Installation of TimescaleDB
In this section, we'll walk through the process of setting up TimescaleDB using Docker for the QuantJourney framework. TimescaleDB, an extension of PostgreSQL optimized for time-series data, offers efficient storage and querying capabilities crucial for storing and analyzing high-frequency trading data.
Prerequisites
Before we begin, ensure you have the following:
- Docker installed and running on your system
- Basic knowledge of the command line interface (CLI)
Step 1: Prepare the Installation Script
Create a new file named install_timescaledb.sh
and copy the following content into it:
#!/bin/bash
# Define the host directory where data will be stored
HOST_DATA_DIR="$HOME/Documents/jakub/timescaledb_data"
# Database configuration
DB_PASSWORD="PaSsWoRd"
DB_USER="jakub"
DB_NAME="quantjp"
DB_PORT="5432"
TABLE_NAME="intraday"
# ... (rest of the script)
Important: Before running the script, modify the following variables according to your preferences:
HOST_DATA_DIR
: Set this to the directory where you want to store the TimescaleDB data on your host machine.DB_PASSWORD
: Choose a secure password for your database.DB_USER
: Set your preferred database username.DB_NAME
: Set your preferred database name.DB_PORT
: Change this if you want to use a different port (default is 5432).TABLE_NAME
: Change this if you want to use a different name for the main table.
Step 2: Make the Script Executable
In the terminal, navigate to the directory containing the script and run:
chmod +x install_timescaledb.sh
This command gives execute permissions to the script.
Step 3: Run the Installation Script
Execute the script by running:
./install_timescaledb.sh
The script will perform the following actions:
- Check if Docker is installed and running.

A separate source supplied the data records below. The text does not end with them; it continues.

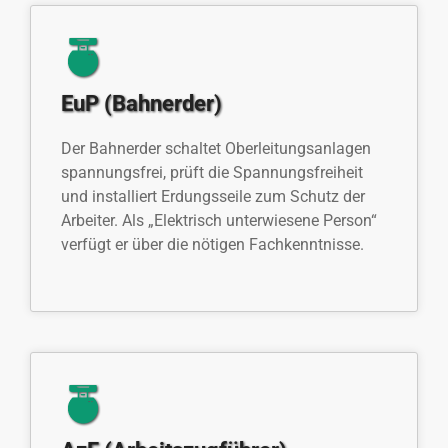
EuP (Bahnerder)
Der Bahnerder schaltet Oberleitungsanlagen
spannungsfrei, prüft die Spannungsfreiheit
und installiert Erdungsseile zum Schutz der
Arbeiter. Als „Elektrisch unterwiesene Person“
verfügt er über die nötigen Fachkenntnisse.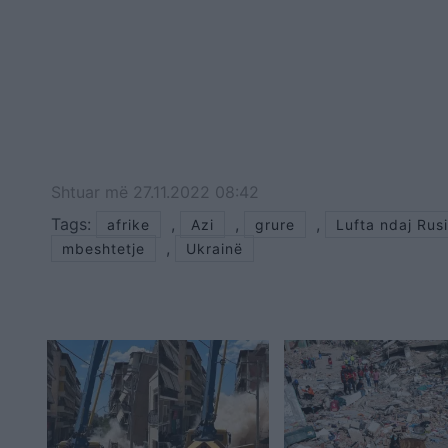
Shtuar
më
27.11.2022 08:42
Tags:
,
,
,
afrike
Azi
grure
Lufta ndaj Rus
,
mbeshtetje
Ukrainë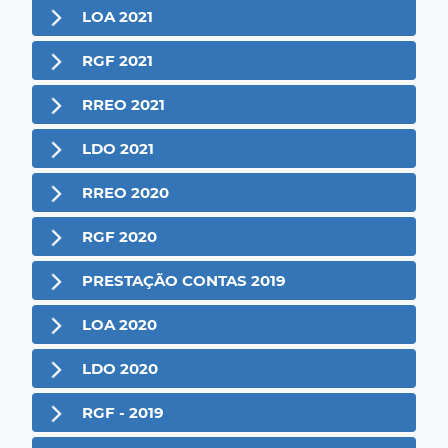
LOA 2021
RGF 2021
RREO 2021
LDO 2021
RREO 2020
RGF 2020
PRESTAÇÃO CONTAS 2019
LOA 2020
LDO 2020
RGF - 2019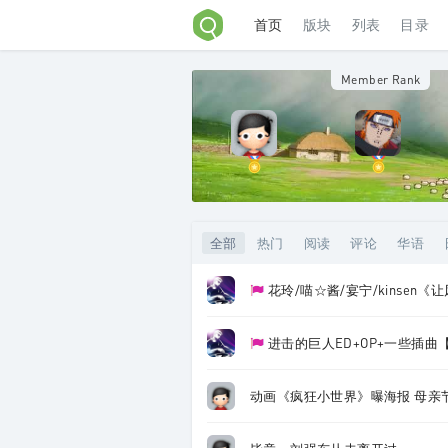
首页
版块
列表
目录
Member Rank
全部
热门
阅读
评论
华语
花玲/喵☆酱/宴宁/kinsen《让风
进击的巨人ED+OP+一些插曲
动画《疯狂小世界》曝海报 母亲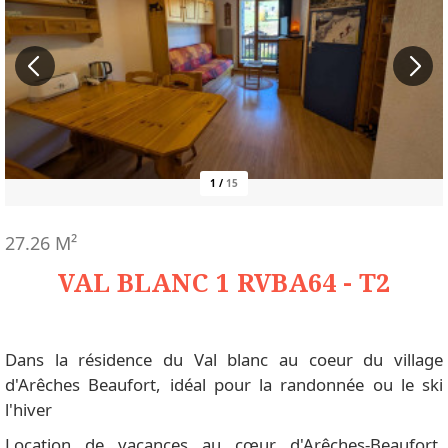
1
/
15
27.26
M²
VAL BLANC 1 RVBA64 - T2
Dans la résidence du Val blanc au coeur du village
d'Arêches Beaufort, idéal pour la randonnée ou le ski
l'hiver
Location de vacances au cœur d'Arêches-Beaufort,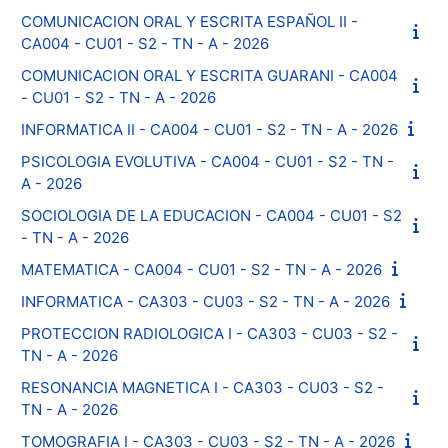
COMUNICACION ORAL Y ESCRITA ESPAÑOL II -
CA004 - CU01 - S2 - TN - A - 2026
COMUNICACION ORAL Y ESCRITA GUARANI - CA004
- CU01 - S2 - TN - A - 2026
INFORMATICA II - CA004 - CU01 - S2 - TN - A - 2026
PSICOLOGIA EVOLUTIVA - CA004 - CU01 - S2 - TN -
A - 2026
SOCIOLOGIA DE LA EDUCACION - CA004 - CU01 - S2
- TN - A - 2026
MATEMATICA - CA004 - CU01 - S2 - TN - A - 2026
INFORMATICA - CA303 - CU03 - S2 - TN - A - 2026
PROTECCION RADIOLOGICA I - CA303 - CU03 - S2 -
TN - A - 2026
RESONANCIA MAGNETICA I - CA303 - CU03 - S2 -
TN - A - 2026
TOMOGRAFIA I - CA303 - CU03 - S2 - TN - A - 2026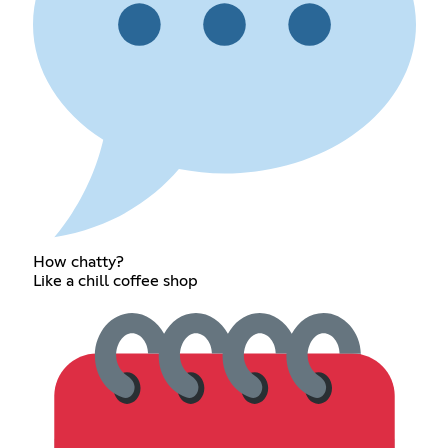
How chatty?
Like a chill coffee shop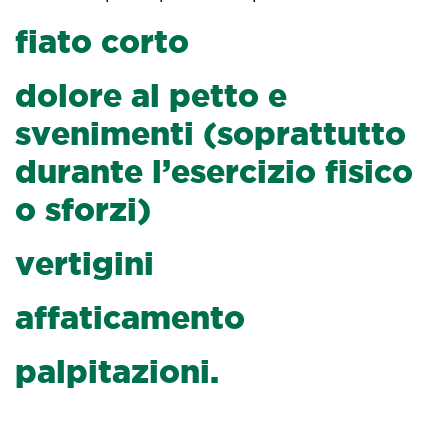
fiato corto
dolore al petto e
svenimenti (soprattutto
durante l’esercizio fisico
o sforzi)
vertigini
affaticamento
palpitazioni.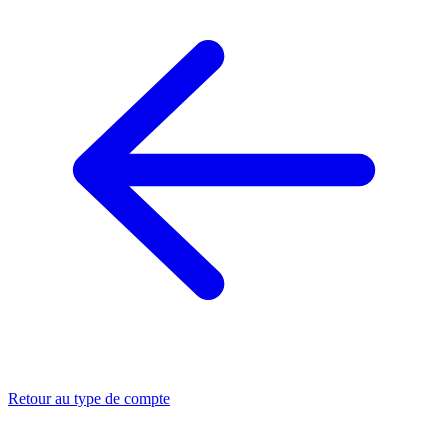
Retour au type de compte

- Create necessary directories and files.
- Start the TimescaleDB container using Docker Compose.
- Initialize the database schema with the
intraday
table and necessary indexes. - Create roles for read-only and read-write access.
- Insert a sample record to verify the setup.
Step 4: Verify the Installation
After the script completes, it will display connection information. You should see output similar to:
TimescaleDB setup complete. You can connect to the database on localhost:5432
Database: quantjp
User: jakub
Password: PaSsWoRd
Table: intraday
Please save this information securely and update your application configuration.
You can connect to the database using the following command:
psql -d "postgres://jakub:PaSsWoRd@localhost:5432/quantjp"
Make sure to save this information securely, as you'll need it to configure your application.
Step 5: Connect to TimescaleDB
You can connect to the database using the psql
command provided in the script output. This will allow you to interact with the database directly and run SQL queries.
Usage in QuantJourney
The intraday
table is set up with the following schema:
CREATE TABLE IF NOT EXISTS intraday (
time TIMESTAMPTZ NOT NULL,
symbol TEXT NOT NULL,
price DOUBLE PRECISION NOT NULL,
volume BIGINT NOT NULL,
conditions INTEGER[],
dark_pool BOOLEAN,
market_state TEXT,
data_source TEXT NOT NULL,
PRIMARY KEY (time, symbol, data_source)
);
This table is optimized for storing time-series data, with automatic partitioning and indexing for efficient querying.
In your QuantJourney application, you can use the batch_insert_worker
method to efficiently insert data into the database:
async def batch_insert_worker(self):
batch = []
while self.is_active:
try:
symbol, data = await self.batch_insert_queue.get()
batch.append((symbol, data))
if len(batch) >= 100 or (len(batch) > 0 and self.batch_insert_queue.empty()):
async with self.db_pool.acquire() as conn:
await conn.executemany('''
INSERT INTO intraday (time, symbol, price, volume)
VALUES ($1, $2, $3, $4)
''', [(datetime.fromtimestamp(d['t']), s, d['p'], d['v']) for s, d in batch])
logger.info(f"Inserted batch of {len(batch)} records into database")
batch = []
except Exception as e:
logger.error(f"Error in batch insert: {str(e)}", exc_info=True)
This batch insert approach minimizes the number of database connections and transactions, significantly improving insert performance.
Final
Youve now successfully set up TimescaleDB for your QuantJourney framework. This setup provides efficient storage and querying capabilities for your time-series data, enabling more accurate backtesting and strategy refinement. Remember to update your application's configuration with the database connection details provided by the installation script.